Essai Porsche 911 GT3 Touring

La Porsche 911 GT3 Touring offre les performances d'une GT de course et la discrétion d'une 911 classique. Pardon ? J'ai dit "offre" ?

Ollie Marriage • Cédrik ANDRÉ | Le 16 novembre 2021 |

Note
globale

10
10

Modèle

Porsche 911 (992) GT3 Pack Touring

À partir de 173 562 €

Moteur

Flat 6 4.0 Atmosphérique
510 ch
470 Nm

Conso

13,0 l/100km
283 g CO2/km

Performances

0 à 100 km/h en 3,4 s
318 km/h

Poids

1 510 kg

Verdict

POUR : Moteur enivrant, comportement, discrétion

CONTRE : réussir à trouver un bon de commande

Prenez-la en boîte manuelle. Il y a des tas d’autres choix à faire quand on achète une GT3 Touring, mais c’est le seul qui compte. Elle vous connecte encore plus à cet incroyable flat-6, vous implique plus dans la conduite, augmente l’expérience déjà exceptionnelle. Et, accessoirement, le ressenti des palettes de la PDK est un peu trop souple.

Cela dit, vous n’économiserez pas un centime, toutes les GT3 sont au même prix, 173 562 €, quelle que soit la boîte que vous choisissez, ou même que vous preniez le pack Touring ou non.

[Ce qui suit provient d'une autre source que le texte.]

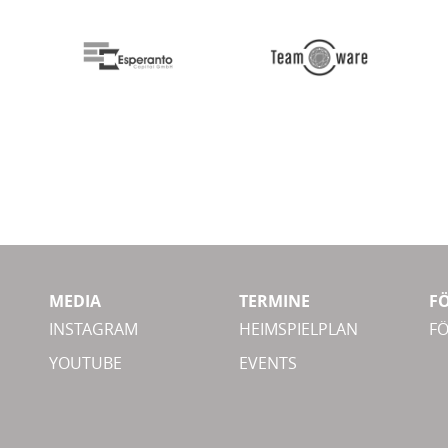
MEDIA
TERMINE
F
INSTAGRAM
HEIMSPIELPLAN
F
YOUTUBE
EVENTS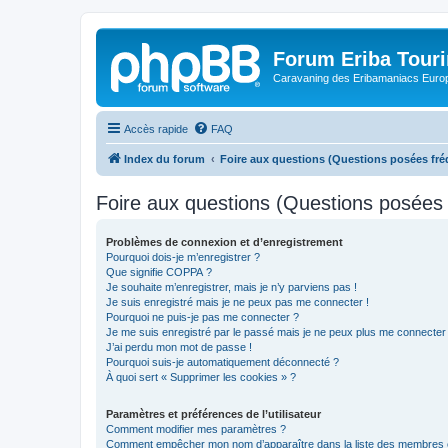
Forum Eriba Tour
Caravaning des Eribamaniacs Euro
Accès rapide
FAQ
Index du forum
Foire aux questions (Questions posées f
Foire aux questions (Questions posée
Problèmes de connexion et d’enregistrement
Pourquoi dois-je m’enregistrer ?
Que signifie COPPA ?
Je souhaite m’enregistrer, mais je n’y parviens pas !
Je suis enregistré mais je ne peux pas me connecter !
Pourquoi ne puis-je pas me connecter ?
Je me suis enregistré par le passé mais je ne peux plus me connecter
J’ai perdu mon mot de passe !
Pourquoi suis-je automatiquement déconnecté ?
À quoi sert « Supprimer les cookies » ?
Paramètres et préférences de l’utilisateur
Comment modifier mes paramètres ?
Comment empêcher mon nom d’apparaître dans la liste des membres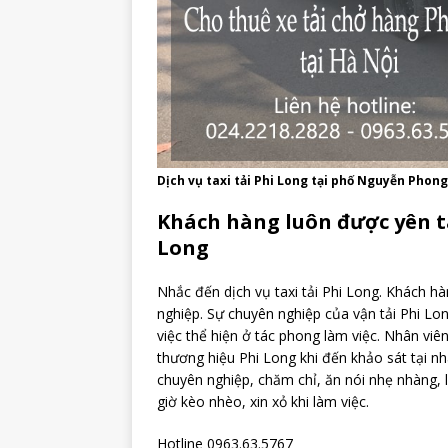
Dịch vụ taxi tải Phi Long tại phố Nguyễn Phong
Khách hàng luôn được yên t
Long
Nhắc đến dịch vụ taxi tải Phi Long. Khách h
nghiệp.
Sự chuyên nghiệp của vận tải Phi Lo
việc thể hiện ở tác phong làm việc. Nhân vi
thương hiệu Phi Long khi đến khảo sát tại n
chuyên nghiệp, chăm chỉ, ăn nói nhẹ nhàng, l
giờ kèo nhèo, xin xỏ khi làm việc.
Hotline 0963.63.5767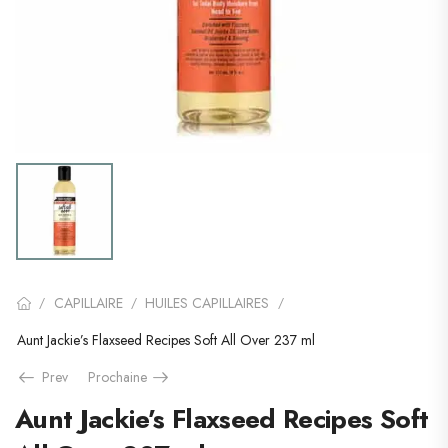
CAPILLAIRE
HUILES CAPILLAIRES
/
/
/
Aunt Jackie’s Flaxseed Recipes Soft All Over 237 ml
Prev
Prochaine
Aunt Jackie’s Flaxseed Recipes Soft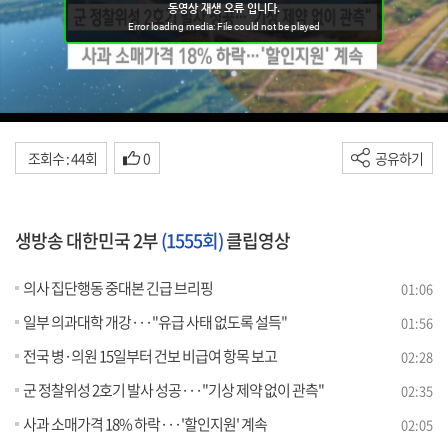
조회수 : 44회
0
공유하기
생방송 대한민국 2부
(1555회)
클립영상
의사 집단행동 중대본 긴급 브리핑
01:06
일부 의과대학 개강···"유급 사태 없도록 설득"
01:56
전국 병·의원 15일부터 건보 비급여 항목 보고
02:28
군 정찰위성 2호기 발사 성공···"기상 제약 없이 관측"
02:35
사과 소매가격 18% 하락···'할인지원' 계속
02:05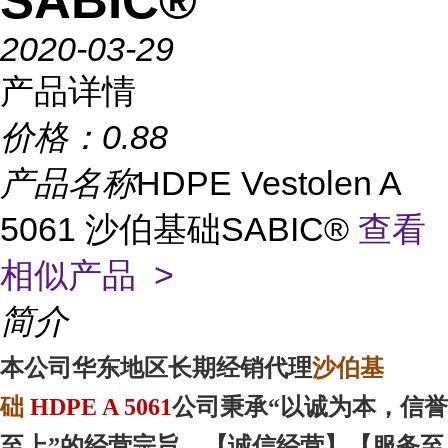
SABIC®
2020-03-29
产品详情
价格：
0.88
产品名称
HDPE Vestolen A
5061 沙伯基础SABIC®
查看
相似产品 >
简介
沙伯基
本
公司华东地区
长期经销代理
础
HDPE A 5061
公司秉承“以诚为本，信誉
至上”的经营宗旨，【诚信
经营
】【服务
至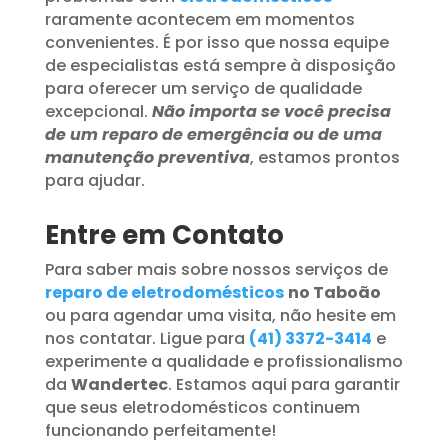
raramente acontecem em momentos
convenientes. É por isso que nossa equipe
de especialistas está sempre à disposição
para oferecer um serviço de qualidade
excepcional.
Não importa se você precisa
de um reparo de emergência ou de uma
manutenção preventiva
, estamos prontos
para ajudar.
Entre em Contato
Para saber mais sobre nossos serviços de
reparo de eletrodomésticos
no Taboão
ou para agendar uma visita, não hesite em
nos contatar. Ligue para
(41) 3372-3414
e
experimente a qualidade e profissionalismo
da
Wandertec
. Estamos aqui para garantir
que seus eletrodomésticos continuem
funcionando perfeitamente!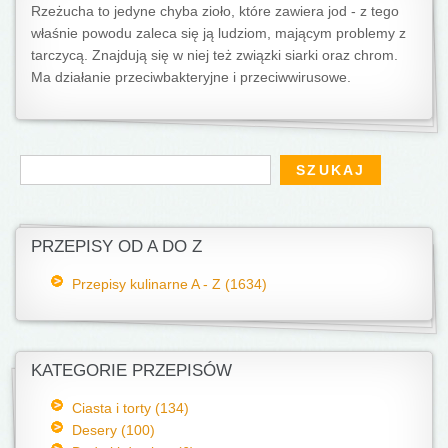
Rzeżucha to jedyne chyba zioło, które zawiera jod - z tego
właśnie powodu zaleca się ją ludziom, mającym problemy z
tarczycą. Znajdują się w niej też związki siarki oraz chrom.
Ma działanie przeciwbakteryjne i przeciwwirusowe.
Formularz wyszukiwania
Szukaj
PRZEPISY OD A DO Z
Przepisy kulinarne A - Z (1634)
KATEGORIE PRZEPISÓW
Ciasta i torty (134)
Desery (100)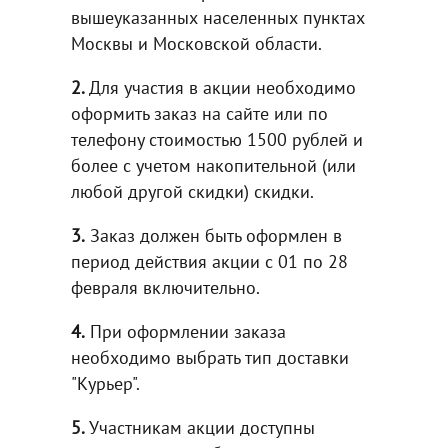
вышеуказанных населенных пунктах
Москвы и Московской области.
2.
Для участия в акции необходимо
оформить заказ на сайте или по
телефону стоимостью 1500 рублей и
более с учетом накопительной (или
любой другой скидки) скидки.
3.
Заказ должен быть оформлен в
период действия акции с 01 по 28
февраля включительно.
4.
При оформлении заказа
необходимо выбрать тип доставки
"Курьер".
5.
Участникам акции доступны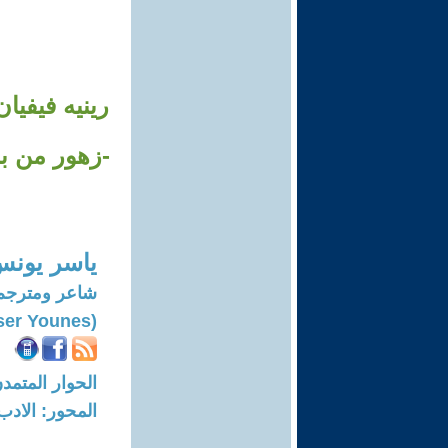
رينيه فيفيا
-زهور من بس
ياسر يون
شاعر ومترجم
(Yasser Younes)
الحوار المتمدن-العدد: 8052 - 24
المحور: الادب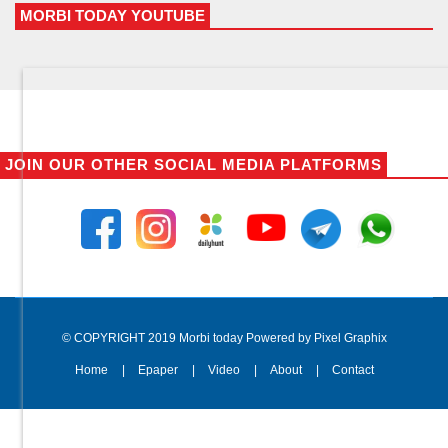
MORBI TODAY YOUTUBE
JOIN OUR OTHER SOCIAL MEDIA PLATFORMS
© COPYRIGHT 2019 Morbi today Powered by Pixel Graphix
Home
Epaper
Video
About
Contact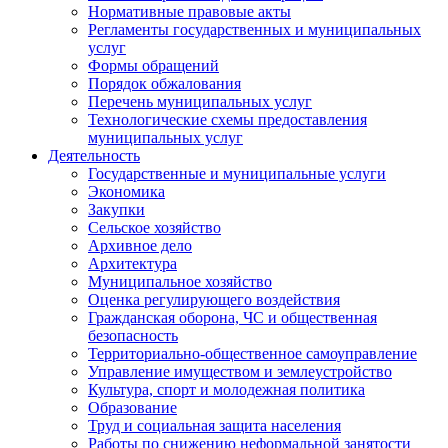
Нормативные правовые акты
Регламенты государственных и муниципальных
услуг
Формы обращений
Порядок обжалования
Перечень муниципальных услуг
Технологические схемы предоставления
муниципальных услуг
Деятельность
Государственные и муниципальные услуги
Экономика
Закупки
Сельское хозяйство
Архивное дело
Архитектура
Муниципальное хозяйство
Оценка регулирующего воздействия
Гражданская оборона, ЧС и общественная
безопасность
Территориально-общественное самоуправление
Управление имуществом и землеустройство
Культура, спорт и молодежная политика
Образование
Труд и социальная защита населения
Работы по снижению неформальной занятости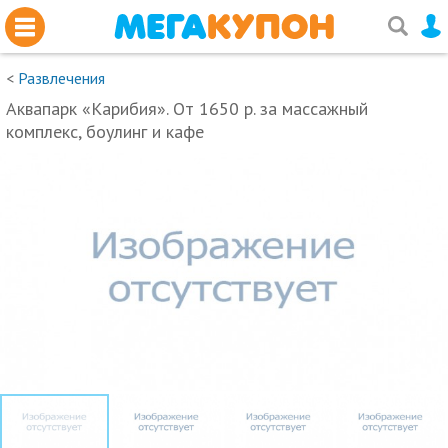
<
Развлечения
Аквапарк «Карибия». От 1650 р. за массажный
комплекс, боулинг и кафе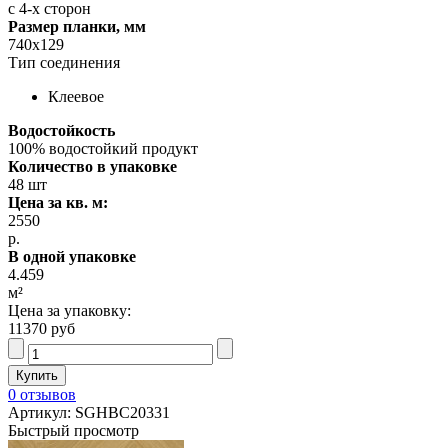
с 4-х сторон
Размер планки, мм
740x129
Тип соединения
Клеевое
Водостойкость
100% водостойкий продукт
Количество в упаковке
48 шт
Цена за кв. м:
2550
р.
В одной упаковке
4.459
м²
Цена за упаковку:
11370 руб
0 отзывов
Артикул: SGHBC20331
Быстрый просмотр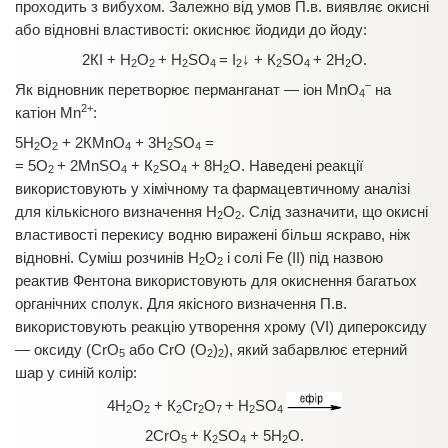
проходить з вибухом. Залежно від умов П.в. виявляє окисні
або відновні властивості: окиснює йодиди до йоду:
2КІ + Н
О
+ Н
SО
= І
↓ + К
SО
+ 2Н
О.
2
2
2
4
2
2
4
2
–
Як відновник перетворює перманганат — іон MnO
на
4
2+
катіон Mn
:
5Н
О
+ 2КMnO
+ 3Н
SО
=
2
2
4
2
4
= 5О
+ 2MnSO
+ К
SО
+ 8Н
О. Наведені реакції
2
4
2
4
2
використовують у хімічному та фармацевтичному аналізі
для кількісного визначення Н
О
. Слід зазначити, що окисні
2
2
властивості перекису водню виражені більш яскраво, ніж
відновні. Суміш розчинів Н
О
і солі Fe (ІІ) під назвою
2
2
реактив Фентона використовують для окиснення багатьох
органічних сполук. Для якісного визначення П.в.
використовують реакцію утворення хрому (VI) дипероксиду
— оксиду (СrО
або СrО (О
)
), який забарвлює етерний
5
2
2
шар у синій колір:
4Н
О
+ К
Сr
О
+ Н
SО
2
2
2
2
7
2
4
2СrО
+ К
SО
+ 5Н
О.
5
2
4
2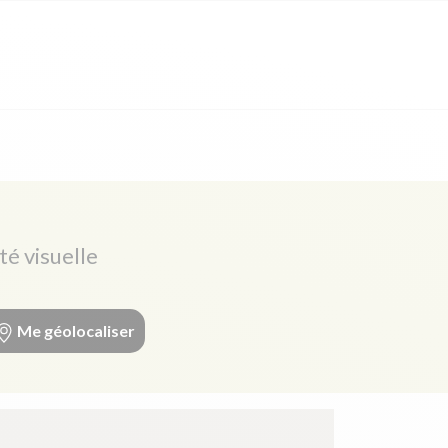
té visuelle
Me géolocaliser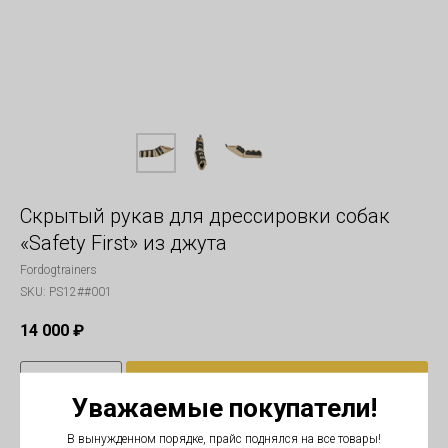
Скрытый рукав для дрессировки собак
«Safety First» из джута
Fordogtrainers
SKU:
PS12##001
14 000
₽
В корзину
Уважаемые покупатели!
В вынужденном порядке, прайс поднялся на все товары!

Oublions les choses bassement pécuniaires, de toute façon ces engins se vendent. Le pack Touring, c’est la clef ici. Une fausse idée circule selon laquelle la Touring serait une sous-GT3 montée avec des suspensions plus souples et un set-up plus permissif. C’est faux et ça l’a toujours été depuis la première apparue en 2017. Ce n’est qu’un package esthétique.

Le gros aileron est remplacé par le spoiler rétractable de la 911, certains éléments extérieurs sont en aluminium plutôt que noirs et, à l’intérieur, le cuir remplace le Race-Tex. Le but est de proposer une expérience moins orientée circuit du fait de la perte d’appui. Cette voiture est plus obsédée par les sensations que par la puissance et les chiffres bruts. Je peux quand même vous dire que son flat-6 atmo 4.0 a pris 10 ch sur la génération précédente, mais ça ne se sent pas. Et qu’elle prend 9000 tr/min et ça, ça se sent ! S’installer dans le baquet, avoir le compte-tours bien en face et voir qu’à “12 h” il n’affiche que 5000 tr/min et qu’il en reste autant de l’autre côté… Si vous pensez que le thermique a encore un sens, ce sont des choses qui comptent.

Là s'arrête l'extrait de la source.